=== Section Start ===

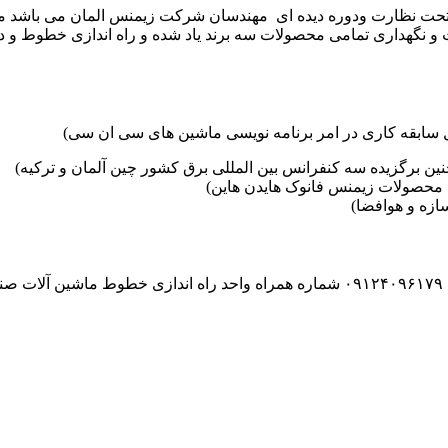
موعه تکنوست با مدیریت مهندس علی فرخانی که از سال ۱۳۶۵ تحت نظارت ودوره دیده ای مهندسان
و نگهداری تمامی محصولات سه برند یاد شده و راه اندازی خطوط و د
ین برگزیده سه کنفرانس بین المللی برق کشور چین آلمان و ترکیه)
محصولات زیمنس فانوک هایدن هاین)
زه و هوافضا)
۰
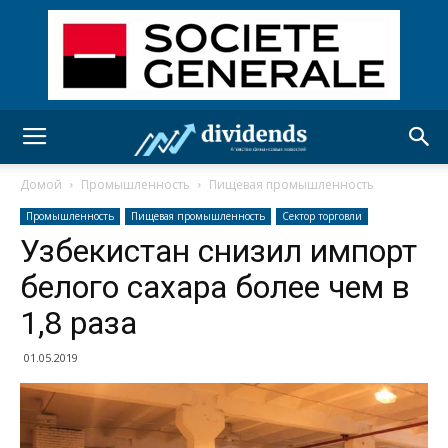
Домой
Промышленность
Пищевая промышленность
Промышленность
Пищевая промышленность
Сектор торговли
Узбекистан снизил импорт
белого сахара более чем в
1,8 раза
01.05.2019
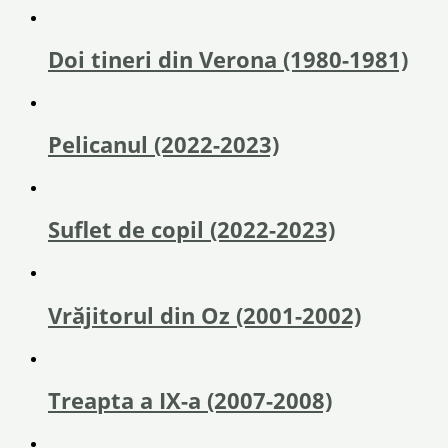
Doi tineri din Verona (1980-1981)
Pelicanul (2022-2023)
Suflet de copil (2022-2023)
Vrăjitorul din Oz (2001-2002)
Treapta a IX-a (2007-2008)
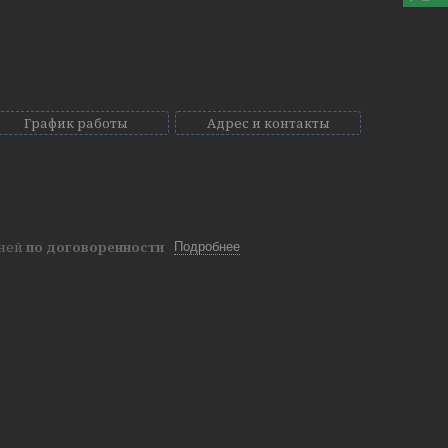
График работы
Адрес и контакты
дней
по договоренности
Подробнее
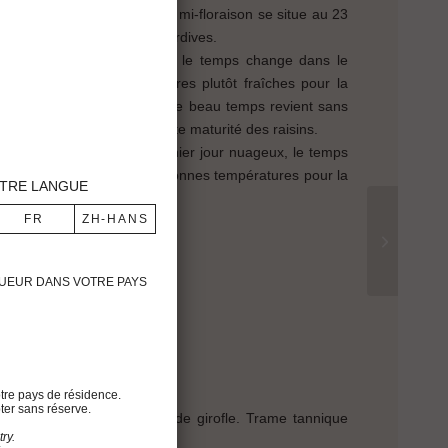
oleillé dans l’ensemble. La mi-floraison se situe au 23
oit des vendanges un peu tardives.
Juillet chaud et ensoleillé, le temps change dans le
iel nuageux, des températures plutôt fraîches pour la
s le 10 septembre. Ensuite le beau temps revient sans
qui a favorisé une excellente maturité des raisins.
nges, à l’exception du dernier jour nuageux, le temps
 sans interruption avec des bonnes températures pour la
TRE LANGUE
tin et 24-25°C l’après-midi.
IGUEUR DANS VOTRE PAYS
ion
rune), cuir
tre pays de résidence.
ter sans réserve.
 de pruneau, tabac, clou de girofle. Trame tannique
ry.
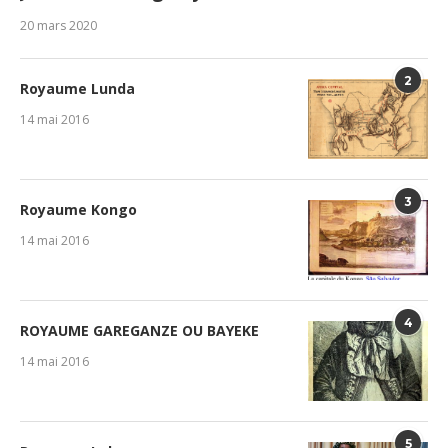
20 mars 2020
2
Royaume Lunda
14 mai 2016
3
Royaume Kongo
14 mai 2016
4
ROYAUME GAREGANZE OU BAYEKE
14 mai 2016
5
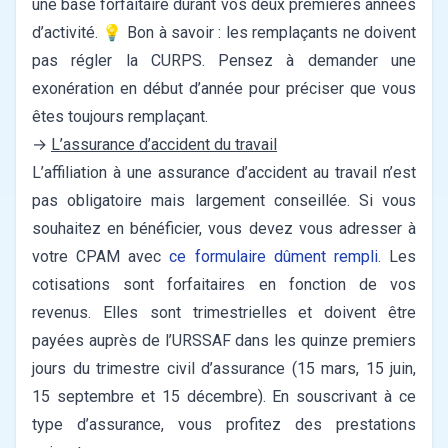
une base forfaitaire durant vos deux premières années
d’activité.
💡 Bon à savoir : les remplaçants ne doivent
pas régler la CURPS. Pensez à demander une
exonération en début d’année pour préciser que vous
êtes toujours remplaçant.
→
L’assurance d’accident du travail
L’affiliation à une assurance d’accident au travail n’est
pas obligatoire mais largement conseillée. Si vous
souhaitez en bénéficier, vous devez vous adresser à
votre CPAM avec
ce formulaire dûment rempli
.
Les
cotisations sont forfaitaires en fonction de vos
revenus. Elles sont trimestrielles et doivent être
payées auprès de l’URSSAF dans les quinze premiers
jours du trimestre civil d’assurance (15 mars, 15 juin,
15 septembre et 15 décembre).
En souscrivant à ce
type d’assurance, vous profitez des prestations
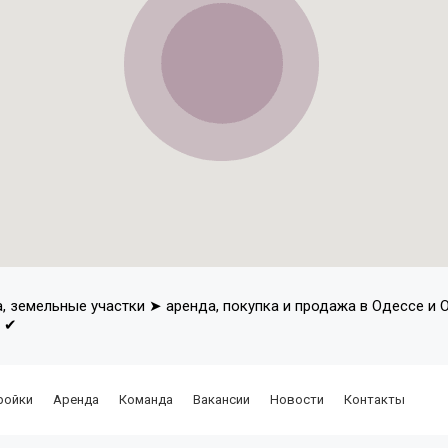
а, земельные участки ➤ аренда, покупка и продажа в Одессе и
в ✔
ройки
Аренда
Команда
Вакансии
Новости
Контакты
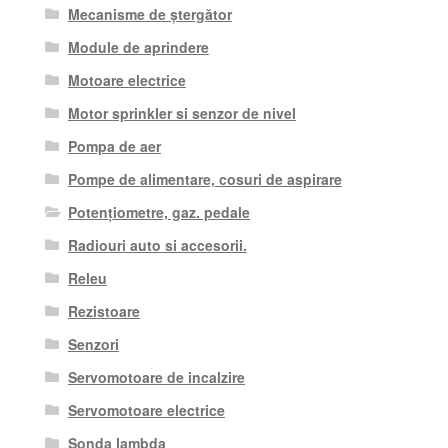
Mecanisme de ștergător
Module de aprindere
Motoare electrice
Motor sprinkler si senzor de nivel
Pompa de aer
Pompe de alimentare, cosuri de aspirare
Potențiometre, gaz. pedale
Radiouri auto si accesorii.
Releu
Rezistoare
Senzori
Servomotoare de incalzire
Servomotoare electrice
Sonda lambda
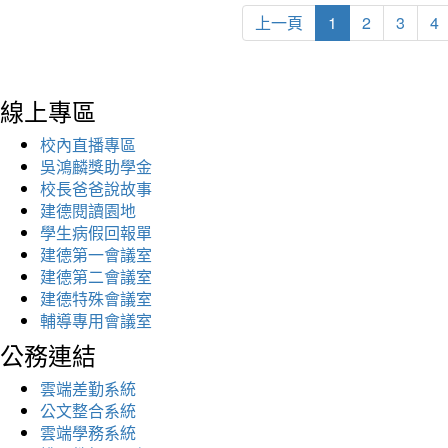
上一頁
1
2
3
4
線上專區
校內直播專區
吳鴻麟獎助學金
校長爸爸說故事
建德閱讀園地
學生病假回報單
建德第一會議室
建德第二會議室
建德特殊會議室
輔導專用會議室
公務連結
雲端差勤系統
公文整合系統
雲端學務系統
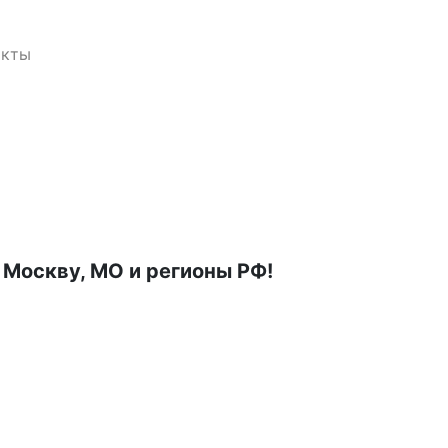
акты
в Москву, МО и регионы РФ!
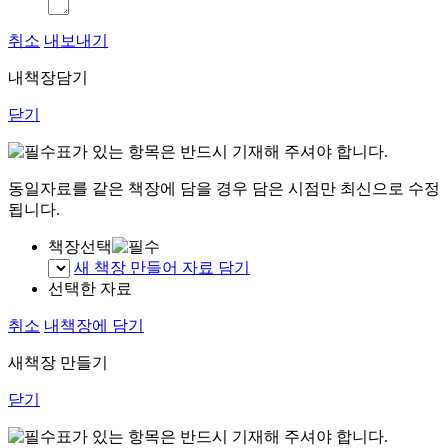
취소
내보내기
내책장담기
닫기
표가 있는 항목은 반드시 기재해 주셔야 합니다.
동일자료를 같은 책장에 담을 경우 담은 시점만 최신으로 수정
됩니다.
책장선택
새 책장 만들어 자료 담기
선택한 자료
취소
내책장에 담기
새책장 만들기
닫기
표가 있는 항목은 반드시 기재해 주셔야 합니다.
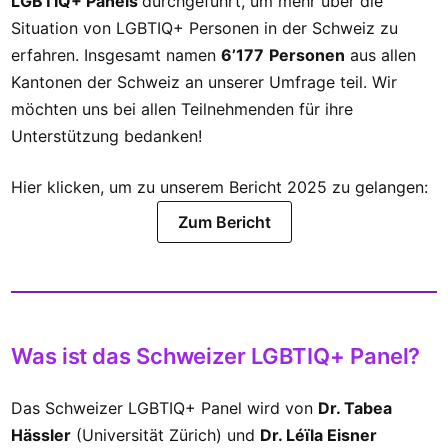
LGBTIQ+ Panels
durchgeführt, um mehr über die
Situation von LGBTIQ+ Personen in der Schweiz zu
erfahren. Insgesamt namen
6’177
Personen
aus allen
Kantonen der Schweiz an unserer Umfrage teil. Wir
möchten uns bei allen Teilnehmenden für ihre
Unterstützung bedanken!
Hier klicken, um zu unserem Bericht 2025 zu gelangen:
Zum Bericht
Was ist das Schweizer LGBTIQ+ Panel?
Das Schweizer LGBTIQ+ Panel wird von
Dr. Tabea
Hässler
(Universität Zürich) und
Dr. Léïla Eisner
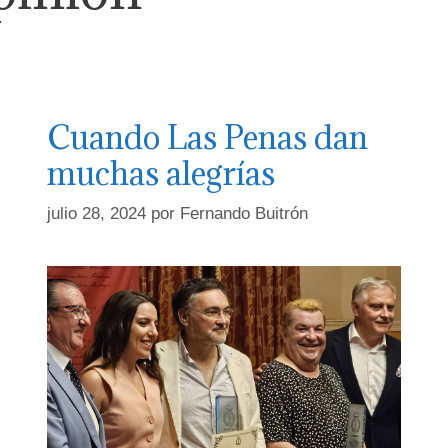
Cuando Las Penas dan
muchas alegrías
julio 28, 2024
por
Fernando Buitrón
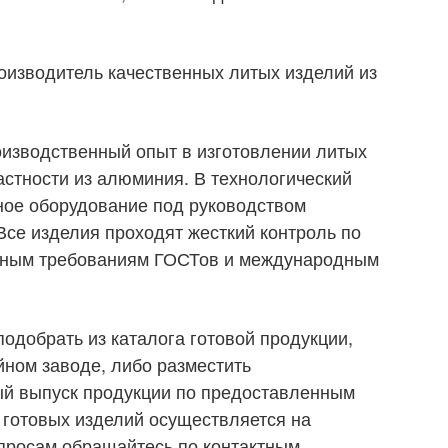
оизводитель качественных литых изделий из
изводственный опыт в изготовлении литых
астности из алюминия. В технологический
ное оборудование под руководством
се изделия проходят жесткий контроль по
ивным требованиям ГОСТов и международным
одобрать из каталога готовой продукции,
ном заводе, либо разместить
ый выпуск продукции по предоставленным
 готовых изделий осуществляется на
просам обращайтесь по контактным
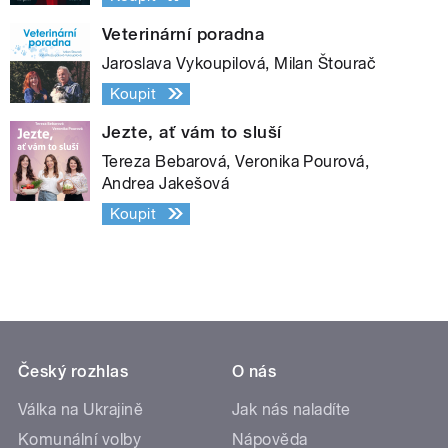
Veterinární poradna
Jaroslava Vykoupilová, Milan Štourač
Koupit
Jezte, ať vám to sluší
Tereza Bebarová, Veronika Pourová,
Andrea Jakešová
Koupit
Český rozhlas
O nás
Válka na Ukrajině
Jak nás naladíte
Komunální volby
Nápověda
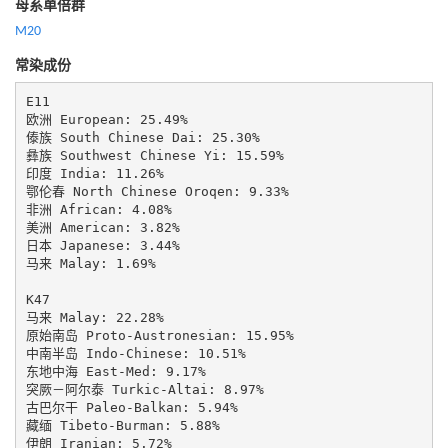
母系单倍群
M20
常染成份
E11

欧洲 European: 25.49%

傣族 South Chinese Dai: 25.30%

彝族 Southwest Chinese Yi: 15.59%

印度 India: 11.26%

鄂伦春 North Chinese Oroqen: 9.33%

非洲 African: 4.08%

美洲 American: 3.82%

日本 Japanese: 3.44%

马来 Malay: 1.69%

K47

马来 Malay: 22.28%

原始南岛 Proto-Austronesian: 15.95%

中南半岛 Indo-Chinese: 10.51%

东地中海 East-Med: 9.17%

突厥－阿尔泰 Turkic-Altai: 8.97%

古巴尔干 Paleo-Balkan: 5.94%

藏缅 Tibeto-Burman: 5.88%

伊朗 Iranian: 5.72%
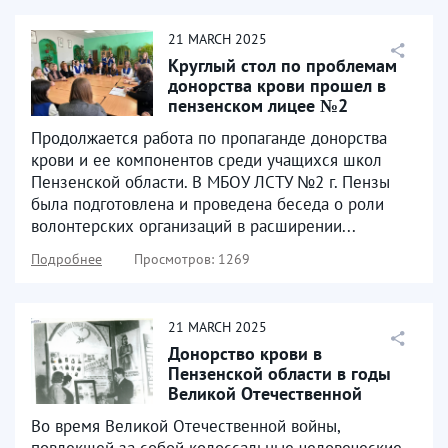
21
MARCH
2025
Круглый стол по проблемам
донорства крови прошел в
пензенском лицее №2
Продолжается работа по пропаганде донорства
крови и ее компонентов среди учащихся школ
Пензенской области. В МБОУ ЛСТУ №2 г. Пензы
была подготовлена и проведена беседа о роли
волонтерских организаций в расширении...
Подробнее
Просмотров: 1269
21
MARCH
2025
Донорство крови в
Пензенской области в годы
Великой Отечественной
войны
Во время Великой Отечественной войны,
повлекшей за собой колоссальные человеческие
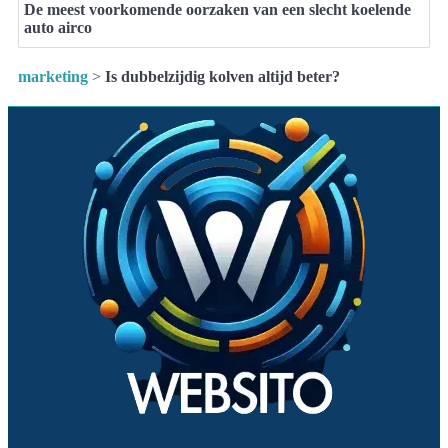
De meest voorkomende oorzaken van een slecht koelende
auto airco
marketing
>
Is dubbelzijdig kolven altijd beter?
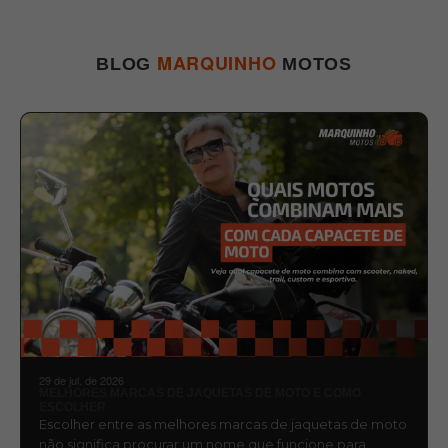
MARQUINHO
BLOG
MOTOS
29 de jul. de 2026
MELHORES MARCAS DE JAQUETAS DE MOTO E COMO
ESCOLHER
Escolher entre as melhores marcas de jaquetas de moto
não significa procurar um nome que funcione para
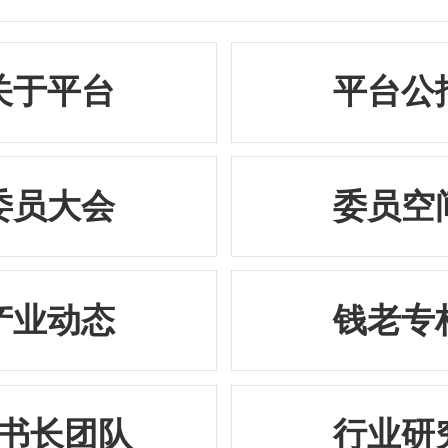
关于平台
平台公
委员大会
委员空
产业动态
钱老专
书长团队
行业研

=== Section End ===

How would the lines above read from the one with "Veterinární poradna" to the one with "Во время Великой", inclusive, with no pictures? Write them out exactly.

Veterinární poradna
Jaroslava Vykoupilová, Milan Štourač
Koupit
Jezte, ať vám to sluší
Tereza Bebarová, Veronika Pourová,
Andrea Jakešová
Koupit
Český rozhlas
O nás
Válka na Ukrajině
Jak nás naladíte
Komunální volby
Nápověda
母系单倍群
M20
常染成份
E11

欧洲 European: 25.49%

傣族 South Chinese Dai: 25.30%

彝族 Southwest Chinese Yi: 15.59%

印度 India: 11.26%

鄂伦春 North Chinese Oroqen: 9.33%

非洲 African: 4.08%

美洲 American: 3.82%

日本 Japanese: 3.44%

马来 Malay: 1.69%

K47

马来 Malay: 22.28%

原始南岛 Proto-Austronesian: 15.95%

中南半岛 Indo-Chinese: 10.51%

东地中海 East-Med: 9.17%

突厥－阿尔泰 Turkic-Altai: 8.97%

古巴尔干 Paleo-Balkan: 5.94%

藏缅 Tibeto-Burman: 5.88%

伊朗 Iranian: 5.72%
21
MARCH
2025
Круглый стол по проблемам
донорства крови прошел в
пензенском лицее №2
Продолжается работа по пропаганде донорства
крови и ее компонентов среди учащихся школ
Пензенской области. В МБОУ ЛСТУ №2 г. Пензы
была подготовлена и проведена беседа о роли
волонтерских организаций в расширении...
Подробнее
Просмотров: 1269
21
MARCH
2025
Донорство крови в
Пензенской области в годы
Великой Отечественной
войны
Во время Великой Отечественной войны,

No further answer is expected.